Exercise aim
Would you write out, exactly as they stand, all lines from the one containing "えを是非にでも改めて貰いたいと思うようになりまし" through the end of the listing below, and only those?

[[ Data extract open ]]

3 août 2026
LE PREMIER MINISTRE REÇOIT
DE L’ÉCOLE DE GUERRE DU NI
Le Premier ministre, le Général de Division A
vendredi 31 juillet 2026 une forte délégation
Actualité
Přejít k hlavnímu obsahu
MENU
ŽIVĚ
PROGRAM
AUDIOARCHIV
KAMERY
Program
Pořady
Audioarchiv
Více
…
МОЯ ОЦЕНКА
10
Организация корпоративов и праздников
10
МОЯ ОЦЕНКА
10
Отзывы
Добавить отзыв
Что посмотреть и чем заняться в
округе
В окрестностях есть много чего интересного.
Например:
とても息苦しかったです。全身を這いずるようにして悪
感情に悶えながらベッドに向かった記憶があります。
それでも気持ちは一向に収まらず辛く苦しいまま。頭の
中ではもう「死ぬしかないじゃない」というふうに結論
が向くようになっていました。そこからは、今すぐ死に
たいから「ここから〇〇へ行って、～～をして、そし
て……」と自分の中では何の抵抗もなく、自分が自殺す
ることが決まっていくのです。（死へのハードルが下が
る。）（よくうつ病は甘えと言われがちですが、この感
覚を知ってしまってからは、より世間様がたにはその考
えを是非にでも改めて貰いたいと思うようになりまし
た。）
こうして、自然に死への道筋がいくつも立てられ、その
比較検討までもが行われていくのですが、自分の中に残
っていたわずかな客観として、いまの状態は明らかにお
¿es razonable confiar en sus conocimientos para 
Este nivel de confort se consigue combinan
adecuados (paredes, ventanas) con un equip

[[ Data extract closed ]]

Answer space
えを是非にでも改めて貰いたいと思うようになりまし
た。）
こうして、自然に死への道筋がいくつも立てられ、その
比較検討までもが行われていくのですが、自分の中に残
っていたわずかな客観として、いまの状態は明らかにお
¿es razonable confiar en sus conocimientos para 
Este nivel de confort se consigue combinan
adecuados (paredes, ventanas) con un equip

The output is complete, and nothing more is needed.